Par un mémoire en défense, enregistré le 21 juin 2024, M. A... B..., représenté par Me Norbert Clément, demande à la cour :
- de lui accorder le bénéfice de l'aide juridictionnelle provisoire ;
- de rejeter la requête du préfet du Nord ;
- en cas d'admission à l'aide juridictionnelle totale de condamner l'Etat à verser la somme de 1 500 euros hors taxes à son conseil en application des dispositions de l'article L. 761-1 du code de justice administrative et de l'article 37 de la loi du 10 juillet 1991 ;
- en cas de refus d'admission à l'aide juridictionnelle totale de condamner l'Etat à lui verser la somme de 1 800 euros toutes taxes comprises en application des dispositions de l'article L. 761-1 du code de justice administrative.
Il soutient que :
- il se réfère à ses écritures de première instance et demande à la cour d'adopter les motifs retenus par le tribunal ;
- le préfet a commis une erreur de droit dans la mesure où il a justifié résider régulièrement au Portugal, en produisant notamment une attestation du service des étrangers et des frontières portugais, son contrat de travail portugais et son attestation de sécurité sociale portugaise ;
- s'il n'est pas considéré comme un résident de long séjour au Portugal, sa situation n'a pas fait l'objet d'un examen approfondi permettant de s'assurer de la régularité de sa situation ou de sa possible réadmission au Portugal.

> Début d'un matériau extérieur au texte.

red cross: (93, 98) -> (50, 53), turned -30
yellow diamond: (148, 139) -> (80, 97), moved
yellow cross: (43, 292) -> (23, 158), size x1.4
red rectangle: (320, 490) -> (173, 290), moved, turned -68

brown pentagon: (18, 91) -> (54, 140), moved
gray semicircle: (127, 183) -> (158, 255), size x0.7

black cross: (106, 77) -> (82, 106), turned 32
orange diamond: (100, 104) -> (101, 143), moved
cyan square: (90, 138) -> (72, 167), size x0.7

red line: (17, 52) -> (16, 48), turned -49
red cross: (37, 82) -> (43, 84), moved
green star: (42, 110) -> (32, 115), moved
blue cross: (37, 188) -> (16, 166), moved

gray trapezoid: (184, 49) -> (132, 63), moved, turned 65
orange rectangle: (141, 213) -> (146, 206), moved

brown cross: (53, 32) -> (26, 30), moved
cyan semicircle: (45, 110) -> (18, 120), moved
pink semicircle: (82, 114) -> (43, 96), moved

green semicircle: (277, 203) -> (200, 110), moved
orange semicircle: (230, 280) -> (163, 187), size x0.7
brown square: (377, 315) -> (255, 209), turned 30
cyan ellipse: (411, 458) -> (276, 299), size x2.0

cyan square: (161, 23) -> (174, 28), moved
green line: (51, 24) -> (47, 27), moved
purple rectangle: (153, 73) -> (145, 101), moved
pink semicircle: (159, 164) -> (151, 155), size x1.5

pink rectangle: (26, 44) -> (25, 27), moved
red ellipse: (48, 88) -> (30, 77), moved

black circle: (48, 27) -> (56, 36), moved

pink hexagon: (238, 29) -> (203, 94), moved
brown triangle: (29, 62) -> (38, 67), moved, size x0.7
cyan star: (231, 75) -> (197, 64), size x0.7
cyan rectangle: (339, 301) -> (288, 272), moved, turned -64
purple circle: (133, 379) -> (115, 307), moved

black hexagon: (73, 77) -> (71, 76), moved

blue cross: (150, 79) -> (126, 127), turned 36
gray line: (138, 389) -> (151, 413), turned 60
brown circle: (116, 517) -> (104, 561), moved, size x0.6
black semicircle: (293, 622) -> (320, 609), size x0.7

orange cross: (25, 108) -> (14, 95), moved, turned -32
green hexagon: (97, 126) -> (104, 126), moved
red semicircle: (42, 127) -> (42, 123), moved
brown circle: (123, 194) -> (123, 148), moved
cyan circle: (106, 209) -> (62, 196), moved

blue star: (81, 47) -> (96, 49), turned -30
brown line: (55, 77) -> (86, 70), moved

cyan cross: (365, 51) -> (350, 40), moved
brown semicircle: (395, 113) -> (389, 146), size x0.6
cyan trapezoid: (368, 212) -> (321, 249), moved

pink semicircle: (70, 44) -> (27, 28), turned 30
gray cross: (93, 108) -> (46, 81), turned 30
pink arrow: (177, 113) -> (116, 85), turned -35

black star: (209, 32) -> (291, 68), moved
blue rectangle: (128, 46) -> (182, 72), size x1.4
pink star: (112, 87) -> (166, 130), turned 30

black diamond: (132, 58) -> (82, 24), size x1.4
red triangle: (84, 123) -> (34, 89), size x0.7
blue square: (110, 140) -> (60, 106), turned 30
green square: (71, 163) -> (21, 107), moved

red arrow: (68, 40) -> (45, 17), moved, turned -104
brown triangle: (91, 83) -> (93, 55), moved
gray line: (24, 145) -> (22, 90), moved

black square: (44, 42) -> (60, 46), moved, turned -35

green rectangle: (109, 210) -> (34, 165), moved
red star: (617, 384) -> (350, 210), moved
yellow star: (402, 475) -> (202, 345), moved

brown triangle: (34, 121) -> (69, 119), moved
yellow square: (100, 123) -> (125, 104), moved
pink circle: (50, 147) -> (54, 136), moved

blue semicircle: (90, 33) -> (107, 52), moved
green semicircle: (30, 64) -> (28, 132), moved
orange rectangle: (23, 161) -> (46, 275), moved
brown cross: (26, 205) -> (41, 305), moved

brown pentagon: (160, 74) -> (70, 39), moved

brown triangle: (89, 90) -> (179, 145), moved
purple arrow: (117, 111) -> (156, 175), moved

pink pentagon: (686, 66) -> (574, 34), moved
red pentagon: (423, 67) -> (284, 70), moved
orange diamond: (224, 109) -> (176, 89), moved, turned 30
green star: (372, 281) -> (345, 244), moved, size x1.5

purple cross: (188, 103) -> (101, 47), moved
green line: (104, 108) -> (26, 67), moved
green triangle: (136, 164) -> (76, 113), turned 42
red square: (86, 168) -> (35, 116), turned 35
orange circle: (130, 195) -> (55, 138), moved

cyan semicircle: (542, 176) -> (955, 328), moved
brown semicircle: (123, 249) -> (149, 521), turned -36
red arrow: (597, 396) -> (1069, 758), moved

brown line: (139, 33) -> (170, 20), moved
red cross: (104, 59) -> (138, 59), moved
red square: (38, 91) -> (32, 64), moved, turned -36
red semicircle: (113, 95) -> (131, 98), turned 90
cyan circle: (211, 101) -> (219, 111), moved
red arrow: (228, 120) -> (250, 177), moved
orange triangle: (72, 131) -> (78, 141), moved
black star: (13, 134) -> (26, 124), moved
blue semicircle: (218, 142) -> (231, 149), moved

M. A... B... a été maintenu au bénéfice de l'aide juridictionnelle totale par une décision du 27 juin 2024 du bureau d'aide juridictionnelle près le tribunal judiciaire de Douai.
Vu les autres pièces du dossier.
Vu :
- la convention européenne de sauvegarde des droits de l'homme et des libertés fondamentales ;
- l'accord entre la République française et la République portugaise sur la réadmission de personnes en situation irrégulière (ensemble une lettre explicative française), signé à Paris le 8 mars 1993 ;
- le code de l'entrée et du séjour des étrangers et du droit d'asile ;
- le code des relations entre le public et l'administration ;
- la loi n° 91-647 du 10 juillet 1991 ;
- le décret n° 2004-374 du 29 avril 2004 ;
- le code de justice administrative.
La présidente de la formation de jugement a dispensé le rapporteur public, sur sa proposition, de prononcer des conclusions à l'audience.
Les parties ont été régulièrement averties du jour de l'audience.
Le rapport de Mme Isabelle Legrand, présidente-assesseure, a été entendu au cours de l'audience publique.
Considérant ce qui suit :
1. M. A... B..., ressortissant algérien né le 14 février 1997, déclare être entré en France le 3 janvier 2024. Le 19 janvier 2024, le préfet du Nord a pris à son encontre un arrêté portant obligation de quitter le territoire français sans délai à destination du pays dont il possède la nationalité ou de tout pays dans lequel il est légalement admissible et interdiction de retour sur le territoire français pendant une durée d'un an. Saisi par M. B... d'une demande d'annulation de cet arrêté, le magistrat désigné par le président du tribunal administratif de Lille a, par un jugement du 26 mars 2024, annulé l'arrêté du 19 janvier 2024, enjoint au préfet du Nord de réexaminer la situation de M. B... et, dans l'attente, de lui délivrer une autorisation provisoire de séjour et mis à la charge de l'Etat le versement à Me Clément, sous réserve pour ce dernier de renoncer au bénéfice de l'aide juridictionnelle, d'une somme de 900 euros sur le fondement des articles 37 de la loi du 10 juillet 1991 et de l'article L.761-1 du code de justice administrative. Par la présente requête, le préfet du Nord demande l'annulation de ce jugement et le rejet des conclusions à fin d'annulation, d'injonction et de remboursement de ses frais d'instance présentées par M. B....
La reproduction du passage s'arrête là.